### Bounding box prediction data
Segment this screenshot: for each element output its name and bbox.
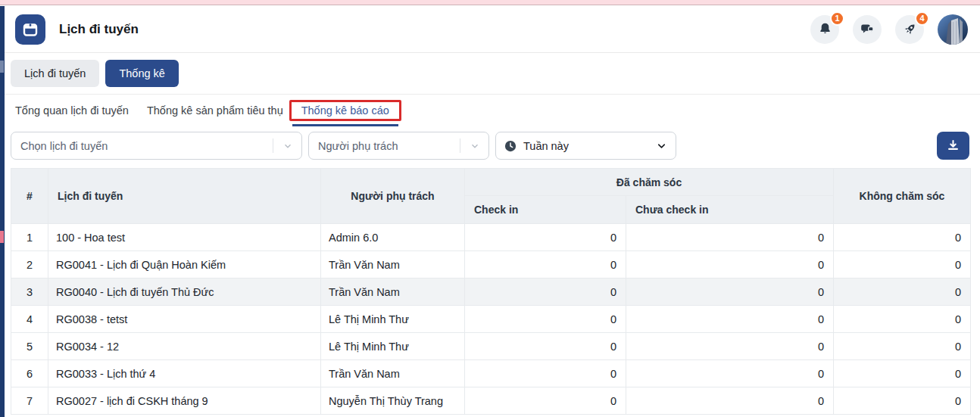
calendar-icon bbox=[21, 20, 39, 39]
rocket-icon bbox=[902, 21, 918, 37]
row-assignee: Trần Văn Nam bbox=[321, 360, 465, 387]
header-actions: 1 4 bbox=[810, 14, 968, 45]
table-row[interactable]: 7RG0027 - lịch đi CSKH tháng 9Nguyễn Thị… bbox=[11, 387, 971, 415]
row-not-checked-in: 0 bbox=[626, 279, 834, 306]
row-schedule-name: 100 - Hoa test bbox=[48, 224, 321, 251]
row-assignee: Nguyễn Thị Thùy Trang bbox=[321, 387, 465, 415]
row-schedule-name: RG0027 - lịch đi CSKH tháng 9 bbox=[48, 387, 321, 415]
top-strip bbox=[0, 0, 980, 5]
row-no-care: 0 bbox=[834, 224, 971, 251]
sidebar-fragment bbox=[0, 231, 4, 243]
row-no-care: 0 bbox=[834, 333, 971, 360]
assignee-select[interactable]: Người phụ trách bbox=[308, 132, 489, 160]
row-no-care: 0 bbox=[834, 306, 971, 333]
row-assignee: Trần Văn Nam bbox=[321, 279, 465, 306]
launcher-button[interactable]: 4 bbox=[895, 15, 924, 44]
avatar-building-photo bbox=[938, 14, 968, 45]
row-no-care: 0 bbox=[834, 360, 971, 387]
period-select[interactable]: Tuần này bbox=[495, 132, 676, 160]
table-row[interactable]: 1100 - Hoa testAdmin 6.0000 bbox=[11, 224, 971, 251]
subtab-san-pham-tieu-thu[interactable]: Thống kê sản phẩm tiêu thụ bbox=[138, 95, 292, 126]
subtab-label: Tổng quan lịch đi tuyến bbox=[15, 104, 129, 117]
table-row[interactable]: 6RG0033 - Lịch thứ 4Trần Văn Nam000 bbox=[11, 360, 971, 387]
row-schedule-name: RG0040 - Lịch đi tuyến Thủ Đức bbox=[48, 279, 321, 306]
bell-icon bbox=[817, 21, 833, 37]
subtab-tong-quan[interactable]: Tổng quan lịch đi tuyến bbox=[6, 95, 138, 126]
row-check-in: 0 bbox=[465, 224, 626, 251]
sidebar-fragment bbox=[0, 61, 4, 73]
row-no-care: 0 bbox=[834, 251, 971, 279]
row-index: 6 bbox=[11, 360, 48, 387]
row-not-checked-in: 0 bbox=[626, 387, 834, 415]
table-row[interactable]: 5RG0034 - 12Lê Thị Minh Thư000 bbox=[11, 333, 971, 360]
row-not-checked-in: 0 bbox=[626, 360, 834, 387]
select-divider bbox=[273, 138, 273, 153]
notifications-button[interactable]: 1 bbox=[810, 15, 839, 44]
page-title: Lịch đi tuyến bbox=[59, 22, 139, 37]
row-assignee: Lê Thị Minh Thư bbox=[321, 333, 465, 360]
table-row[interactable]: 2RG0041 - Lịch đi Quận Hoàn KiếmTrần Văn… bbox=[11, 251, 971, 279]
col-header-index: # bbox=[11, 169, 48, 224]
row-check-in: 0 bbox=[465, 333, 626, 360]
subtab-label: Thống kê sản phẩm tiêu thụ bbox=[147, 104, 283, 117]
tab-thong-ke[interactable]: Thống kê bbox=[105, 60, 178, 87]
chevron-down-icon bbox=[470, 141, 480, 151]
tab-lich-di-tuyen[interactable]: Lịch đi tuyến bbox=[11, 60, 99, 87]
row-check-in: 0 bbox=[465, 279, 626, 306]
row-schedule-name: RG0038 - tetst bbox=[48, 306, 321, 333]
clock-icon bbox=[504, 139, 517, 153]
row-no-care: 0 bbox=[834, 387, 971, 415]
schedule-select[interactable]: Chọn lịch đi tuyến bbox=[11, 132, 302, 160]
table-row[interactable]: 4RG0038 - tetstLê Thị Minh Thư000 bbox=[11, 306, 971, 333]
row-index: 3 bbox=[11, 279, 48, 306]
subtab-thong-ke-bao-cao[interactable]: Thống kê báo cáo bbox=[292, 95, 398, 126]
row-schedule-name: RG0034 - 12 bbox=[48, 333, 321, 360]
col-header-no-care: Không chăm sóc bbox=[834, 169, 971, 224]
user-avatar[interactable] bbox=[938, 14, 968, 45]
row-index: 1 bbox=[11, 224, 48, 251]
row-no-care: 0 bbox=[834, 279, 971, 306]
row-schedule-name: RG0041 - Lịch đi Quận Hoàn Kiếm bbox=[48, 251, 321, 279]
app-header: Lịch đi tuyến 1 bbox=[5, 6, 980, 53]
table-row[interactable]: 3RG0040 - Lịch đi tuyến Thủ ĐứcTrần Văn … bbox=[11, 279, 971, 306]
row-not-checked-in: 0 bbox=[626, 224, 834, 251]
col-header-schedule: Lịch đi tuyến bbox=[48, 169, 321, 224]
schedule-select-placeholder: Chọn lịch đi tuyến bbox=[11, 140, 108, 152]
chevron-down-icon bbox=[656, 140, 667, 151]
row-index: 7 bbox=[11, 387, 48, 415]
row-schedule-name: RG0033 - Lịch thứ 4 bbox=[48, 360, 321, 387]
tab-label: Lịch đi tuyến bbox=[24, 67, 86, 79]
row-check-in: 0 bbox=[465, 306, 626, 333]
col-header-cared-group: Đã chăm sóc bbox=[465, 169, 834, 196]
sub-tab-bar: Tổng quan lịch đi tuyến Thống kê sản phẩ… bbox=[5, 95, 980, 126]
subtab-label: Thống kê báo cáo bbox=[301, 104, 389, 117]
row-index: 5 bbox=[11, 333, 48, 360]
row-index: 2 bbox=[11, 251, 48, 279]
tab-label: Thống kê bbox=[119, 67, 164, 79]
col-header-check-in: Check in bbox=[465, 196, 626, 224]
row-not-checked-in: 0 bbox=[626, 306, 834, 333]
row-check-in: 0 bbox=[465, 251, 626, 279]
download-icon bbox=[945, 138, 961, 154]
row-index: 4 bbox=[11, 306, 48, 333]
period-select-value: Tuần này bbox=[523, 140, 569, 152]
col-header-not-checked-in: Chưa check in bbox=[626, 196, 834, 224]
table-body: 1100 - Hoa testAdmin 6.00002RG0041 - Lịc… bbox=[11, 224, 971, 415]
row-assignee: Admin 6.0 bbox=[321, 224, 465, 251]
filter-row: Chọn lịch đi tuyến Người phụ trách Tuần … bbox=[11, 132, 969, 160]
export-download-button[interactable] bbox=[937, 132, 969, 160]
row-check-in: 0 bbox=[465, 360, 626, 387]
row-not-checked-in: 0 bbox=[626, 251, 834, 279]
launcher-badge: 4 bbox=[915, 11, 929, 26]
select-divider bbox=[460, 138, 460, 153]
col-header-assignee: Người phụ trách bbox=[321, 169, 465, 224]
messages-button[interactable] bbox=[853, 15, 882, 44]
calendar-app-icon bbox=[15, 14, 45, 45]
report-table: # Lịch đi tuyến Người phụ trách Đã chăm … bbox=[11, 168, 970, 415]
chat-bubbles-icon bbox=[859, 21, 875, 38]
row-assignee: Lê Thị Minh Thư bbox=[321, 306, 465, 333]
assignee-select-placeholder: Người phụ trách bbox=[309, 140, 398, 152]
chevron-down-icon bbox=[282, 141, 293, 151]
row-assignee: Trần Văn Nam bbox=[321, 251, 465, 279]
row-not-checked-in: 0 bbox=[626, 333, 834, 360]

### PROBLEM TO SOLVE
What belongs in the answer is each line above, reproduced exactly, and no picture.

### OUTPUT OF THE EXERCISE
Segment this screenshot: for each element output its name and bbox.
calendar-icon bbox=[21, 20, 39, 39]
rocket-icon bbox=[902, 21, 918, 37]
row-assignee: Trần Văn Nam bbox=[321, 360, 465, 387]
header-actions: 1 4 bbox=[810, 14, 968, 45]
table-row[interactable]: 7RG0027 - lịch đi CSKH tháng 9Nguyễn Thị… bbox=[11, 387, 971, 415]
row-not-checked-in: 0 bbox=[626, 279, 834, 306]
row-schedule-name: 100 - Hoa test bbox=[48, 224, 321, 251]
row-assignee: Nguyễn Thị Thùy Trang bbox=[321, 387, 465, 415]
row-schedule-name: RG0027 - lịch đi CSKH tháng 9 bbox=[48, 387, 321, 415]
top-strip bbox=[0, 0, 980, 5]
row-no-care: 0 bbox=[834, 224, 971, 251]
sidebar-fragment bbox=[0, 231, 4, 243]
row-no-care: 0 bbox=[834, 333, 971, 360]
assignee-select[interactable]: Người phụ trách bbox=[308, 132, 489, 160]
row-no-care: 0 bbox=[834, 306, 971, 333]
row-assignee: Trần Văn Nam bbox=[321, 279, 465, 306]
launcher-button[interactable]: 4 bbox=[895, 15, 924, 44]
avatar-building-photo bbox=[938, 14, 968, 45]
row-no-care: 0 bbox=[834, 360, 971, 387]
period-select[interactable]: Tuần này bbox=[495, 132, 676, 160]
table-row[interactable]: 1100 - Hoa testAdmin 6.0000 bbox=[11, 224, 971, 251]
subtab-san-pham-tieu-thu[interactable]: Thống kê sản phẩm tiêu thụ bbox=[138, 95, 292, 126]
subtab-label: Tổng quan lịch đi tuyến bbox=[15, 104, 129, 117]
table-row[interactable]: 6RG0033 - Lịch thứ 4Trần Văn Nam000 bbox=[11, 360, 971, 387]
row-schedule-name: RG0040 - Lịch đi tuyến Thủ Đức bbox=[48, 279, 321, 306]
bell-icon bbox=[817, 21, 833, 37]
subtab-tong-quan[interactable]: Tổng quan lịch đi tuyến bbox=[6, 95, 138, 126]
row-check-in: 0 bbox=[465, 224, 626, 251]
sidebar-fragment bbox=[0, 61, 4, 73]
row-no-care: 0 bbox=[834, 251, 971, 279]
row-index: 6 bbox=[11, 360, 48, 387]
row-not-checked-in: 0 bbox=[626, 387, 834, 415]
table-row[interactable]: 5RG0034 - 12Lê Thị Minh Thư000 bbox=[11, 333, 971, 360]
row-not-checked-in: 0 bbox=[626, 360, 834, 387]
select-divider bbox=[273, 138, 273, 153]
notifications-button[interactable]: 1 bbox=[810, 15, 839, 44]
page-title: Lịch đi tuyến bbox=[59, 22, 139, 37]
row-assignee: Lê Thị Minh Thư bbox=[321, 333, 465, 360]
table-row[interactable]: 2RG0041 - Lịch đi Quận Hoàn KiếmTrần Văn… bbox=[11, 251, 971, 279]
col-header-index: # bbox=[11, 169, 48, 224]
row-check-in: 0 bbox=[465, 333, 626, 360]
subtab-label: Thống kê sản phẩm tiêu thụ bbox=[147, 104, 283, 117]
tab-thong-ke[interactable]: Thống kê bbox=[105, 60, 178, 87]
chevron-down-icon bbox=[470, 141, 480, 151]
tab-lich-di-tuyen[interactable]: Lịch đi tuyến bbox=[11, 60, 99, 87]
row-check-in: 0 bbox=[465, 279, 626, 306]
row-schedule-name: RG0038 - tetst bbox=[48, 306, 321, 333]
clock-icon bbox=[504, 139, 517, 153]
row-no-care: 0 bbox=[834, 387, 971, 415]
schedule-select[interactable]: Chọn lịch đi tuyến bbox=[11, 132, 302, 160]
table-row[interactable]: 4RG0038 - tetstLê Thị Minh Thư000 bbox=[11, 306, 971, 333]
row-index: 3 bbox=[11, 279, 48, 306]
subtab-thong-ke-bao-cao[interactable]: Thống kê báo cáo bbox=[292, 95, 398, 126]
row-schedule-name: RG0034 - 12 bbox=[48, 333, 321, 360]
col-header-no-care: Không chăm sóc bbox=[834, 169, 971, 224]
user-avatar[interactable] bbox=[938, 14, 968, 45]
row-index: 1 bbox=[11, 224, 48, 251]
row-no-care: 0 bbox=[834, 279, 971, 306]
row-schedule-name: RG0041 - Lịch đi Quận Hoàn Kiếm bbox=[48, 251, 321, 279]
app-header: Lịch đi tuyến 1 bbox=[5, 6, 980, 53]
table-row[interactable]: 3RG0040 - Lịch đi tuyến Thủ ĐứcTrần Văn … bbox=[11, 279, 971, 306]
row-not-checked-in: 0 bbox=[626, 224, 834, 251]
col-header-schedule: Lịch đi tuyến bbox=[48, 169, 321, 224]
schedule-select-placeholder: Chọn lịch đi tuyến bbox=[11, 140, 108, 152]
chevron-down-icon bbox=[656, 140, 667, 151]
row-index: 7 bbox=[11, 387, 48, 415]
row-schedule-name: RG0033 - Lịch thứ 4 bbox=[48, 360, 321, 387]
tab-label: Lịch đi tuyến bbox=[24, 67, 86, 79]
row-check-in: 0 bbox=[465, 306, 626, 333]
col-header-cared-group: Đã chăm sóc bbox=[465, 169, 834, 196]
sub-tab-bar: Tổng quan lịch đi tuyến Thống kê sản phẩ… bbox=[5, 95, 980, 126]
subtab-label: Thống kê báo cáo bbox=[301, 104, 389, 117]
row-index: 5 bbox=[11, 333, 48, 360]
row-index: 2 bbox=[11, 251, 48, 279]
tab-label: Thống kê bbox=[119, 67, 164, 79]
col-header-check-in: Check in bbox=[465, 196, 626, 224]
row-not-checked-in: 0 bbox=[626, 306, 834, 333]
row-check-in: 0 bbox=[465, 251, 626, 279]
download-icon bbox=[945, 138, 961, 154]
row-index: 4 bbox=[11, 306, 48, 333]
period-select-value: Tuần này bbox=[523, 140, 569, 152]
col-header-not-checked-in: Chưa check in bbox=[626, 196, 834, 224]
table-body: 1100 - Hoa testAdmin 6.00002RG0041 - Lịc… bbox=[11, 224, 971, 415]
row-assignee: Admin 6.0 bbox=[321, 224, 465, 251]
filter-row: Chọn lịch đi tuyến Người phụ trách Tuần … bbox=[11, 132, 969, 160]
export-download-button[interactable] bbox=[937, 132, 969, 160]
row-check-in: 0 bbox=[465, 360, 626, 387]
row-not-checked-in: 0 bbox=[626, 251, 834, 279]
launcher-badge: 4 bbox=[915, 11, 929, 26]
select-divider bbox=[460, 138, 460, 153]
col-header-assignee: Người phụ trách bbox=[321, 169, 465, 224]
messages-button[interactable] bbox=[853, 15, 882, 44]
calendar-app-icon bbox=[15, 14, 45, 45]
report-table: # Lịch đi tuyến Người phụ trách Đã chăm … bbox=[11, 168, 970, 415]
chat-bubbles-icon bbox=[859, 21, 875, 38]
row-assignee: Lê Thị Minh Thư bbox=[321, 306, 465, 333]
assignee-select-placeholder: Người phụ trách bbox=[309, 140, 398, 152]
chevron-down-icon bbox=[282, 141, 293, 151]
row-assignee: Trần Văn Nam bbox=[321, 251, 465, 279]
row-not-checked-in: 0 bbox=[626, 333, 834, 360]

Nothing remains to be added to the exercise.